Singapore man deported from US in LTTE arms plot

December 28, 2013 11:43 am | Updated 11:43 am IST - Singapore

An Indian-origin Singaporean has been deported home from the U.S., after he had completed a jail term for offences related to trying to buy arms worth $900,000 for Sri Lanka’s outlawed separatist group LTTE.

Balraj Naidu Ragavan, 51, returned to Singapore on December 16 after serving almost four years in a U.S. prison, The Straits Times reported on Saturday.

“As a convicted felon, Naidu is prohibited from re-entering the United States,” U.S. Customs Enforcement and Removal Field Office director Simona L. Flores, said in a statement.

The businessman was extradited four years ago to face several charges in the U.S., including conspiring to export arms to the Tamil Tigers.

In April 2006, on being introduced to a U.S. undercover agent, Naidu negotiated to buy weapons worth $900,000, including grenade launchers, sniper rifles and machine guns.

One of his co-conspirators, Haniffa Osman, test fired several of the weapons in the summer of 2006 in Baltimore.

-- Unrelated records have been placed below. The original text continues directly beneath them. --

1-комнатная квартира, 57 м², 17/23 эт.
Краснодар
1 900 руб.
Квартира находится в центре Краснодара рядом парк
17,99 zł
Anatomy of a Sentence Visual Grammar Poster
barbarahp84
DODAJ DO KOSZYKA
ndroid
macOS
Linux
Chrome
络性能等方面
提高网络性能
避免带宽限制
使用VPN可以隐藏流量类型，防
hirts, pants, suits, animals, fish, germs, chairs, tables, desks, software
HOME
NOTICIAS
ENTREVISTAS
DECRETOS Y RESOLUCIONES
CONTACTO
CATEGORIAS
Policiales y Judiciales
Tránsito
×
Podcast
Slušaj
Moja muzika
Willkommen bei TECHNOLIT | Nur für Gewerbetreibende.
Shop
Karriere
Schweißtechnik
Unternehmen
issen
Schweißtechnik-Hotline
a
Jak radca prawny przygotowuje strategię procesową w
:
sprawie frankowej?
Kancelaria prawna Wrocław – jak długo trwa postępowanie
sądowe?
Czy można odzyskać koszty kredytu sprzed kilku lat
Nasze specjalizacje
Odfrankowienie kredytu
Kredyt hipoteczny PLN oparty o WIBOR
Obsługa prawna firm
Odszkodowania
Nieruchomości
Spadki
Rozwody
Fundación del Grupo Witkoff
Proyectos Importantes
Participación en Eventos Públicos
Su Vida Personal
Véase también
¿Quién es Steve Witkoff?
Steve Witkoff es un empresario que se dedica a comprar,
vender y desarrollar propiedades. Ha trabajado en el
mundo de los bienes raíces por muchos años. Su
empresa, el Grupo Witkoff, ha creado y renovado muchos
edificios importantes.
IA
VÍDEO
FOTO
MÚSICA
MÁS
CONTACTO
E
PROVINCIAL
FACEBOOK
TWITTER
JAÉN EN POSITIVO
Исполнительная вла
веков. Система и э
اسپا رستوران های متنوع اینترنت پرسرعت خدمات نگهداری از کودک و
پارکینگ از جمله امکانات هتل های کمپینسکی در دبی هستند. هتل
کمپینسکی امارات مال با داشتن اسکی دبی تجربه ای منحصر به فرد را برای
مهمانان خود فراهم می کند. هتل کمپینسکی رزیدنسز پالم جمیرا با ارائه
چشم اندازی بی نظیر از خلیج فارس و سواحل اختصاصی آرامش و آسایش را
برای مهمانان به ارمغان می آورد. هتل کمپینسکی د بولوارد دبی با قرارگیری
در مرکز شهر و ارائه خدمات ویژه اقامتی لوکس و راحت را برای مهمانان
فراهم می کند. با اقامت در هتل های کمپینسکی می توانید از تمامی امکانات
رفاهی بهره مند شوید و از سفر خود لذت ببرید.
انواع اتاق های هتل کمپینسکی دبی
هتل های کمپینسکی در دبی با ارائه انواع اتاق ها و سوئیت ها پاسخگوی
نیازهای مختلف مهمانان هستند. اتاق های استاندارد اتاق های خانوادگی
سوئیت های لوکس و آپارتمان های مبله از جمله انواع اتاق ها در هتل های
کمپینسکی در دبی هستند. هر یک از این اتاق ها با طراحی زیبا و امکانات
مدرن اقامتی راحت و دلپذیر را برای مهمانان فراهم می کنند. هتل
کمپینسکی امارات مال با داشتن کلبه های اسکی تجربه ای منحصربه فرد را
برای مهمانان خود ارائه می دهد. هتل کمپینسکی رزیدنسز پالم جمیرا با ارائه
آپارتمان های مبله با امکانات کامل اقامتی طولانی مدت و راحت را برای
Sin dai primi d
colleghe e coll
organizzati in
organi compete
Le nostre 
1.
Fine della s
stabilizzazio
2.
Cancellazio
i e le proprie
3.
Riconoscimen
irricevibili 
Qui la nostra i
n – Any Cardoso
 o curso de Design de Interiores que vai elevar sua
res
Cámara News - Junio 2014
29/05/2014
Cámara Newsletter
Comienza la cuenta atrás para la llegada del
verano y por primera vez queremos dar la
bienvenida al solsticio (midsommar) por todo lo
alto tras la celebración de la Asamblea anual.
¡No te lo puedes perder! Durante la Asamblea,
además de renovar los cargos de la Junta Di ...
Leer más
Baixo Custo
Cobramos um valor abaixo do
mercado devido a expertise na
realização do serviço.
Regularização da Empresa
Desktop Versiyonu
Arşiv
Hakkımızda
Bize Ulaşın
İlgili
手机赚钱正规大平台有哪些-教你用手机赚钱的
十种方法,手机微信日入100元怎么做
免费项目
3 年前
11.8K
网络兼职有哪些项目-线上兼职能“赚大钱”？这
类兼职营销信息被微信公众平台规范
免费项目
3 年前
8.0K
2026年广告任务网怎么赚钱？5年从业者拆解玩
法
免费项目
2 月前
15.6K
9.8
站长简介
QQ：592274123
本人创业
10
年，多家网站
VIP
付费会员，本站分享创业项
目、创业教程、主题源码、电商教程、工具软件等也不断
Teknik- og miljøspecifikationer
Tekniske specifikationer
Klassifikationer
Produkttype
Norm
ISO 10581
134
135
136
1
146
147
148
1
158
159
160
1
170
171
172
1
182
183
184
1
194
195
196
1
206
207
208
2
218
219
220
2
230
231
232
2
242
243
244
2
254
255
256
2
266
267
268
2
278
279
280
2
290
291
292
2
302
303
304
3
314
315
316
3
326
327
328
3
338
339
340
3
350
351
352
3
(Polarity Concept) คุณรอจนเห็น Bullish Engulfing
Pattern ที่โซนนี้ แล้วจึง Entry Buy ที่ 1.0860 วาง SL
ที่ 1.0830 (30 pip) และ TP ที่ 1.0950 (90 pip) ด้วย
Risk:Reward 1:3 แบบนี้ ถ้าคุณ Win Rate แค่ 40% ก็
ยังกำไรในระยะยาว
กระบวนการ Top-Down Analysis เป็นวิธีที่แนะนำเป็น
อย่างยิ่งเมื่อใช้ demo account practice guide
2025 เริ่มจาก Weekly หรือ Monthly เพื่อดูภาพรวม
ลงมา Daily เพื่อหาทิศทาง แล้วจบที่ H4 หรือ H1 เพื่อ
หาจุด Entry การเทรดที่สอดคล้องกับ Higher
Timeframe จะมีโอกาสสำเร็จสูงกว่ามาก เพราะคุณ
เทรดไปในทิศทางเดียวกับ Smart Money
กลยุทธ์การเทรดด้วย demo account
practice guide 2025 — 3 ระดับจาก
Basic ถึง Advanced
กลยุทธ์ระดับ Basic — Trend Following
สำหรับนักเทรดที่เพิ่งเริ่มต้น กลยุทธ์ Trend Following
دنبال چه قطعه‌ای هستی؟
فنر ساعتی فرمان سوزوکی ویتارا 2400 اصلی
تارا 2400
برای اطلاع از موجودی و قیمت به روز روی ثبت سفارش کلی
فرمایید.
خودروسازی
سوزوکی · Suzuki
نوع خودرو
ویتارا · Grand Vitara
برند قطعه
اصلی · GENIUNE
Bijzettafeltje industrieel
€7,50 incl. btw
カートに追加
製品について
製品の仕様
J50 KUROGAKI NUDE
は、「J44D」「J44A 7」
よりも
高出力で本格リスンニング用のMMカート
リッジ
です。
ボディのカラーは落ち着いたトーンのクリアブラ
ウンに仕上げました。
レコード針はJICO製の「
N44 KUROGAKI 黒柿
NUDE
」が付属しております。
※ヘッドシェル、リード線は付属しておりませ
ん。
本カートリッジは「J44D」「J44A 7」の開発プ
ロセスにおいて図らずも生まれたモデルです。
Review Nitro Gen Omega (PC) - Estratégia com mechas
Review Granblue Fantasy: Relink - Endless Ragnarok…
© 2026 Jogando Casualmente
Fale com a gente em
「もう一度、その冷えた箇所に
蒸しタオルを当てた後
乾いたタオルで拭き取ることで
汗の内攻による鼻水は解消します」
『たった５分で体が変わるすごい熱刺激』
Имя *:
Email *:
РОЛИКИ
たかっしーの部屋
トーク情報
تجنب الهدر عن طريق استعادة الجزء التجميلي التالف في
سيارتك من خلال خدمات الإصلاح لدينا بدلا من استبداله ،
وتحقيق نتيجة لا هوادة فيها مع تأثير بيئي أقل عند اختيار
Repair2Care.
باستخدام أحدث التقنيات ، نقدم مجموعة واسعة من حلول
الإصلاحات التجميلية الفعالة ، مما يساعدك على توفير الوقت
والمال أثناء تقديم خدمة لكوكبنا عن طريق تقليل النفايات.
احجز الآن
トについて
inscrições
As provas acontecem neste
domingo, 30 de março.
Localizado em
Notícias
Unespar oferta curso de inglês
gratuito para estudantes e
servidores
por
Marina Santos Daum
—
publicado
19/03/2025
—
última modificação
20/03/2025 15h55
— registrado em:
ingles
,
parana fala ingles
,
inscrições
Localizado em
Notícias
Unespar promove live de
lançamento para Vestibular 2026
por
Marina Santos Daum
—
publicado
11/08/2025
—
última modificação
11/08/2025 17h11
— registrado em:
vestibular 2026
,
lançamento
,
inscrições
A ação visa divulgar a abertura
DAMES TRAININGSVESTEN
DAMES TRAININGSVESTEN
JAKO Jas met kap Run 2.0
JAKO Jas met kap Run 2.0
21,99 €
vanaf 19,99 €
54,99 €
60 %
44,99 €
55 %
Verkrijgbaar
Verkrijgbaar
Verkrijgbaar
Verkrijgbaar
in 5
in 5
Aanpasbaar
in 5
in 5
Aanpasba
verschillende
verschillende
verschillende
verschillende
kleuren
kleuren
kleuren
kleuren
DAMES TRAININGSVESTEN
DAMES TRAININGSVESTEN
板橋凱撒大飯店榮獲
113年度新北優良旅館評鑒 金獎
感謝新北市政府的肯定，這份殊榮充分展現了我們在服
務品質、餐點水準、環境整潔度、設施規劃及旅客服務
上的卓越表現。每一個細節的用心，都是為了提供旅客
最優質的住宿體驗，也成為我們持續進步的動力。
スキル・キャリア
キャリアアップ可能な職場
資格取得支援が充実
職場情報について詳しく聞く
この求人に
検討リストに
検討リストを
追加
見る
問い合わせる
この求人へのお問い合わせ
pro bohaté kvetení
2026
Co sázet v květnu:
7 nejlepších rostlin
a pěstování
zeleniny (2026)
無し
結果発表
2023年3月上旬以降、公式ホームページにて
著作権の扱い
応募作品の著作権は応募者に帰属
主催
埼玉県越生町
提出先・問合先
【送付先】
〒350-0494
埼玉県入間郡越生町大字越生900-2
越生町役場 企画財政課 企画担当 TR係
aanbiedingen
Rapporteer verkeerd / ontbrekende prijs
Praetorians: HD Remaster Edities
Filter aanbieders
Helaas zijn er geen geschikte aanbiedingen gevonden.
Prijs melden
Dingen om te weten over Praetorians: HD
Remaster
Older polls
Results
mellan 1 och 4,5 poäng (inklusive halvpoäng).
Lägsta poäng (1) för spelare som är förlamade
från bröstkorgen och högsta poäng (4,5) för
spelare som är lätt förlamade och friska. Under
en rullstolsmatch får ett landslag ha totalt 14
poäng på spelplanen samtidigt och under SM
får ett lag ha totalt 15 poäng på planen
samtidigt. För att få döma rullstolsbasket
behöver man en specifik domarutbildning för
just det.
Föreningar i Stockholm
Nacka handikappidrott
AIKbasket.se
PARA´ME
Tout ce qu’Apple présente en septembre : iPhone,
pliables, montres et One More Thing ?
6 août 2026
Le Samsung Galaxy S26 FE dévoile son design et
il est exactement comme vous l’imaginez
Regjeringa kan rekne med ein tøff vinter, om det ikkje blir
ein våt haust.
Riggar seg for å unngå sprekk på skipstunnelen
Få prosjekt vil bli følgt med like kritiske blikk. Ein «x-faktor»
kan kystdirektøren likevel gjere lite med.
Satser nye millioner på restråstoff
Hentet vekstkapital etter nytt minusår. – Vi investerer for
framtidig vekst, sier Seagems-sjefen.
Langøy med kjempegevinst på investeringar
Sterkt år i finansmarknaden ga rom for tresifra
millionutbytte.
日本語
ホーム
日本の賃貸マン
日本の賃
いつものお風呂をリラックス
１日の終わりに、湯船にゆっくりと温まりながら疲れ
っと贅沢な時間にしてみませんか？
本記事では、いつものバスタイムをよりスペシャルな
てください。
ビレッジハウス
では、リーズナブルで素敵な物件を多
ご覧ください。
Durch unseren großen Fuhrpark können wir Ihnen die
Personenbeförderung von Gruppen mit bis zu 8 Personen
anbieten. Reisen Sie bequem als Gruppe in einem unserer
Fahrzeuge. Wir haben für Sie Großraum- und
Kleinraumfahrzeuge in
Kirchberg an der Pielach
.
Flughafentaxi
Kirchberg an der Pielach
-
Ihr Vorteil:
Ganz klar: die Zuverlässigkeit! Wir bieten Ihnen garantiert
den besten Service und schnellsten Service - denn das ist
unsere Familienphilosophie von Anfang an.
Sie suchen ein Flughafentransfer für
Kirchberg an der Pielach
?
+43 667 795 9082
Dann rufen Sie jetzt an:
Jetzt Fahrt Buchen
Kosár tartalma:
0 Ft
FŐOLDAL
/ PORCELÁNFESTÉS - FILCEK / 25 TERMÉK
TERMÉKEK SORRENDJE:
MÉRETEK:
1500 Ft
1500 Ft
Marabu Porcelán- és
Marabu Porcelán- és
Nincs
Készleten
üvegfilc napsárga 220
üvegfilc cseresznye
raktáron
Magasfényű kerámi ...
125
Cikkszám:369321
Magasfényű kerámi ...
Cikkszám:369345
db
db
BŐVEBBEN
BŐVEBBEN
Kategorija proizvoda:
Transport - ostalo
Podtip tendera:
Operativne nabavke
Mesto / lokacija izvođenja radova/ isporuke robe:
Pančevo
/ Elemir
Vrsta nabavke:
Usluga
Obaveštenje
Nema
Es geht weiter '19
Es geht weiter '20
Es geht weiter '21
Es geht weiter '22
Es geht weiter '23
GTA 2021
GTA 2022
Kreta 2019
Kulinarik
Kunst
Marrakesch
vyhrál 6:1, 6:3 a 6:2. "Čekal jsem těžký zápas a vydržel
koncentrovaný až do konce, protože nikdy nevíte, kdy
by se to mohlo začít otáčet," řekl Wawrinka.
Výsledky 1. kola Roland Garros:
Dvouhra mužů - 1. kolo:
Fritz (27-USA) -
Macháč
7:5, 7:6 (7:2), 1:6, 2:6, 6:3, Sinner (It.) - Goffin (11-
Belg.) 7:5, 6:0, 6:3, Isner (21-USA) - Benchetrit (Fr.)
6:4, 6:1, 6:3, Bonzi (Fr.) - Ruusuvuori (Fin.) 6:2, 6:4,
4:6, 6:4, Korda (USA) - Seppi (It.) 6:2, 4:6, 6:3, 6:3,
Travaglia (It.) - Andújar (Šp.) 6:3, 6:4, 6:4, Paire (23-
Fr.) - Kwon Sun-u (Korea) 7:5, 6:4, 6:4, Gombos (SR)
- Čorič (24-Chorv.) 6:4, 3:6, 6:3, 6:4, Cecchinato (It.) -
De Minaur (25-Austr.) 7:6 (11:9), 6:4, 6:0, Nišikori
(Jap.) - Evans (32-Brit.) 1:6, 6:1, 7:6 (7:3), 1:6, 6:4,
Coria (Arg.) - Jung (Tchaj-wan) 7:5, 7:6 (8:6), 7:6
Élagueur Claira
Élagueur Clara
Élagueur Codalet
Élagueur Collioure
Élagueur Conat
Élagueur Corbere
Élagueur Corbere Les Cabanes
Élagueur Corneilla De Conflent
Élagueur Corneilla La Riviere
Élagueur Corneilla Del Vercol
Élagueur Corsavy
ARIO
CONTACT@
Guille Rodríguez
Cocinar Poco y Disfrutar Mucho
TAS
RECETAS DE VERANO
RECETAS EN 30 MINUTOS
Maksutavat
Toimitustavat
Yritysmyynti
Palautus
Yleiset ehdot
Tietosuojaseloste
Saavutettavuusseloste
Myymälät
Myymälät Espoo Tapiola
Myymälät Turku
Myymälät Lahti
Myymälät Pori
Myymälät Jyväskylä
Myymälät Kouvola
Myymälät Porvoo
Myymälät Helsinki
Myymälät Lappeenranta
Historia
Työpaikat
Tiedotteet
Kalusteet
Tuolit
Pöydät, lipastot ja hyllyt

About 28 tonnes of weapons and ammunition were airlifted to the island of Guam. Osman, 62, has completed a 37-month jail sentence and testified in Naidu’s trial in 2010 before returning to Singapore.

The plan had been to offload the U.S.-made weapons in international waters off the Sri Lankan coast, so that they could be picked up by the Tigers.

But the conspirators, which included two Indonesians and a Sri Lankan, were arrested after inspecting the arms and transferring a further $450,000.